▶ **Activity**
Transcribe the records from the line containing "アプリケーションエンジニア" onward, up to and including the final line, exactly and without anything else.

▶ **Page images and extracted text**

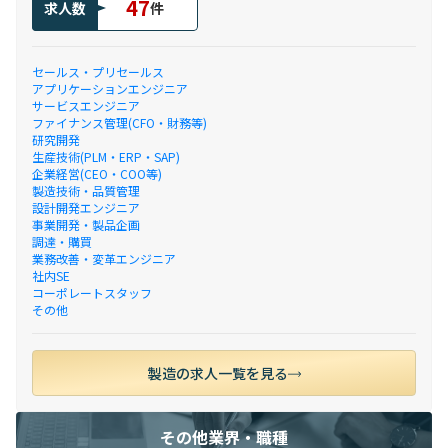
47
求人数
件
セールス・プリセールス
アプリケーションエンジニア
サービスエンジニア
ファイナンス管理(CFO・財務等)
研究開発
生産技術(PLM・ERP・SAP)
企業経営(CEO・COO等)
製造技術・品質管理
設計開発エンジニア
事業開発・製品企画
調達・購買
業務改善・変革エンジニア
社内SE
コーポレートスタッフ
その他
製造の求人一覧を見る
その他業界・職種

▶ **Exercise result**
アプリケーションエンジニア
サービスエンジニア
ファイナンス管理(CFO・財務等)
研究開発
生産技術(PLM・ERP・SAP)
企業経営(CEO・COO等)
製造技術・品質管理
設計開発エンジニア
事業開発・製品企画
調達・購買
業務改善・変革エンジニア
社内SE
コーポレートスタッフ
その他
製造の求人一覧を見る
その他業界・職種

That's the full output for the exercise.